Olympics Cancelled

Breaking from nearly ninety years of tradition, and citing manifold problems with the security and execution of the event, the 22nd Winter Olympics in Sochi Russia has been cancelled.

Millions rejoiced when the event, largely considered a boondoggle and distraction by the world’s populace, was put on permanent hold by the Sochi Organizing Committee. “It is a big relief to us all,” the Committee said through a spokesman. “We all kinda knew it wasn’t going to work out.”

Held every four years, the winter Olympics gives the tiny number of nations with sufficient snowfall a chance to compete in sports that consist primary of a person standing or laying on a flat object and sliding down a mountain. There is also Curling, a sport where ice is swept furiously to enable a transitory stone to cross it.

With a presumptive cost of over 50 Billion dollars, the event was shaping up to be the most expensive Olympics in history.  The cost, combined with security concerns created by Jihadist groups, and the utter frivolousness of the winter games to start with, are considered key factors in the event’s cancellation.

Russian President, Vladimir Putin, who had until that point been playing host to the world, admitted the rumors he had had a hand in the cancellation were true.  “It’s one of those things,” the autocrat told one interviewer while looking out a Kremlin window, “You know its wrong, but you keep doing it.

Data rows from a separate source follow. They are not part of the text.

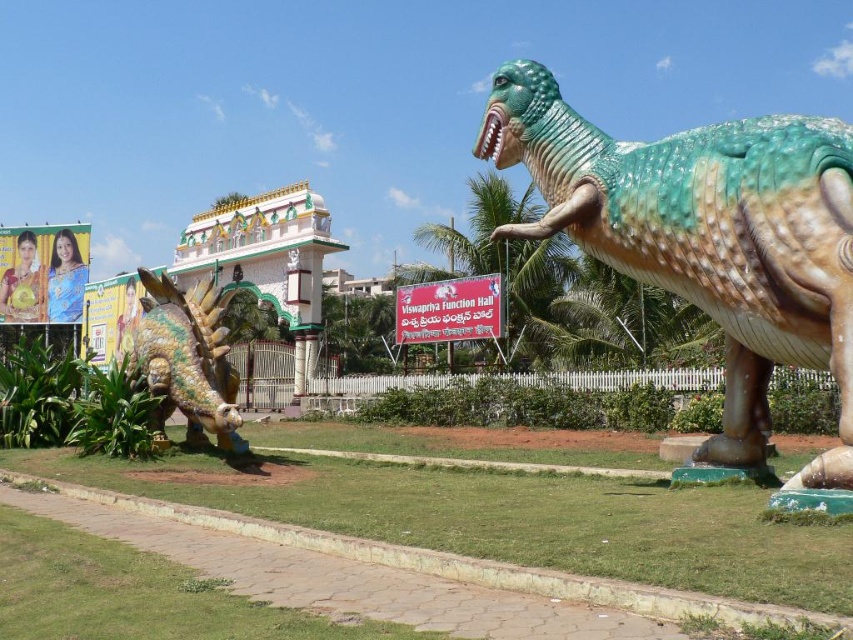 You are a photographer standing in front of the shiny green plastic dinosaur at right and the shiny gold plated dragon at center. You want to take a photo that captures both subjects clearly. Which dinosaur should you focus on first to ensure both are in focus?

You should focus on the shiny gold plated dragon at center first because it is farther away from the viewer than the shiny green plastic dinosaur at right, so focusing on the farther subject will help both be in focus.

You are standing in front of the shiny gold plated dragon at center and want to see the shiny green plastic dinosaur at right. Which direction should you look?

The shiny green plastic dinosaur at right is located below the shiny gold plated dragon at center, so you should look downward to see it.

You are standing in the outdoor scene and want to find the shiny green plastic dinosaur at right. Based on the coordinates provided, where should you look relative to the center of the image?

The shiny green plastic dinosaur at right is located at coordinates 0.372 on the x axis and 0.829 on the y axis, which places it slightly to the right and above the center of the image. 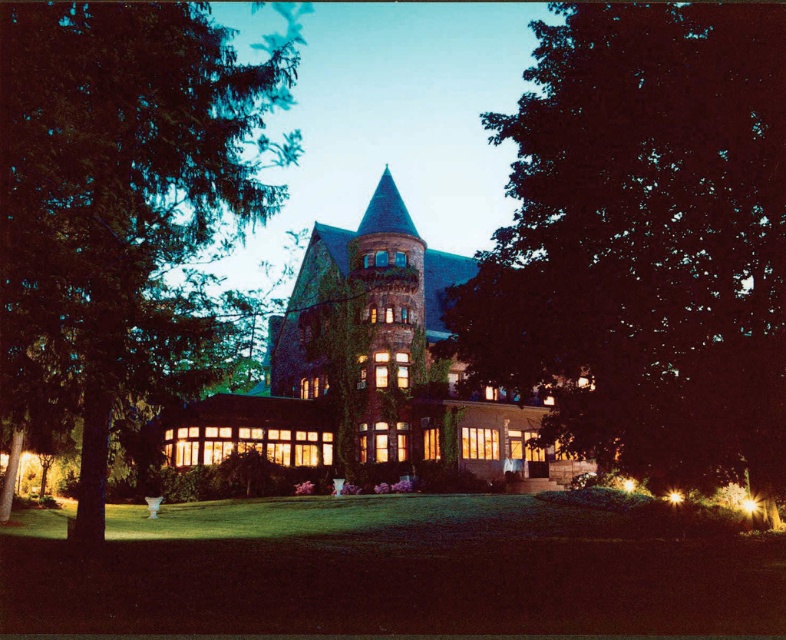 Can you confirm if green leafy tree at left is taller than green ivy-covered tower at center?

Yes, green leafy tree at left is taller than green ivy-covered tower at center.

Between green leafy tree at left and green ivy-covered tower at center, which one has less height?

Standing shorter between the two is green ivy-covered tower at center.

Is point (116, 348) farther from camera compared to point (365, 371)?

That is False.

What are the coordinates of `green leafy tree at left` in the screenshot? It's located at (116, 204).

Who is more distant from viewer, (x=680, y=58) or (x=250, y=131)?

Point (x=250, y=131)

The width and height of the screenshot is (786, 640). In order to click on green leafy tree at center in this screenshot , I will do `click(645, 241)`.

This screenshot has height=640, width=786. Identify the location of green leafy tree at center. (645, 241).

Between green leafy tree at center and green ivy-covered tower at center, which one is positioned higher?

Positioned higher is green leafy tree at center.

Which is behind, point (728, 365) or point (322, 310)?

The point (322, 310) is behind.

Find the location of `green leafy tree at center`. green leafy tree at center is located at coordinates (645, 241).

Find the location of a particular element. This screenshot has height=640, width=786. green leafy tree at center is located at coordinates (645, 241).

I mean, everyone sends critics to Siberia, we all have reporters killed, but when they ask you to spend the equivalent of the GDP of Sudan so people can ice skate to Bolero, you just look in the mirror and ask yourself: who have I become?”

The President, reportedly fighting back tears,  then looked out into the snowy square below. “I’m not a monster,” he continued.

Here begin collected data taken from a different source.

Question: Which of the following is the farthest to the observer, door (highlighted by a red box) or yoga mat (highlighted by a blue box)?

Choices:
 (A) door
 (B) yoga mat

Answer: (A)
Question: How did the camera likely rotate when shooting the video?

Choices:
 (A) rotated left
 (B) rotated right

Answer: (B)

Despite the millions of man hours saved and billions of dollars rerouted, not everyone was entirely content with the reversal. American snowboarding legend Shaun White expressed disappointment. “I really wanted to compete this year,” said White. “People come from all over the world to see me, make sacrifices, pull their kids out of school, and then some bureaucrats change their minds at the last moment just because some advisory board says that terrorist might be trying to put bombs on the planes into Sochi. I mean, get over yourselves.”

When the two time Olympic gold medalist was asked if he had any message for his fans now unable to see him perform except on video, cable, or internet, the champion only said: “Put your kids in daycare, tell your boss you can’t do another shift in the emergency room, the X-games are comin up and Mr. White has a score to settle. ”

While a significant portion of the funds have been used already to transport athletes and dignitaries back to their countries of origin, most of the colossal funds have been directed to charity and aid organizations. Doctors Without Borders spokesman Micheal Goldfarb told reporters that an effect was already being seen. “The money rerouted to our organization may save millions of lives. The inoculations, medicines, and life saving procedures they fund shows that the world has its priories straight.”

When asked if the organization patients knew where the life saving funds had originated, Goldfarb admitted that few had asked.  “One child did ask and showed a fascination with the idea of the Winter Games, unfortunately, that boy was one of the billions living in a country incapable of hosting the games. They don’t have many snow-capped mountains in his neck of the woods,” said Goldfarb laughing shallowly. “Or refrigeration,” he added.

As of press time, the Olympic committees of Poland, Norway and Ukraine, all top contenders for the next Winter games, have commented on their prospects.

The events sponsors, however, have reassured viewers that the prerecorded uplifting videos showcasing children driven by parental expectations to exhaust all possibility of a normal childhood in the pursuit of “excellence” at non-professional sports will still be shown with commercials made specifically for the event.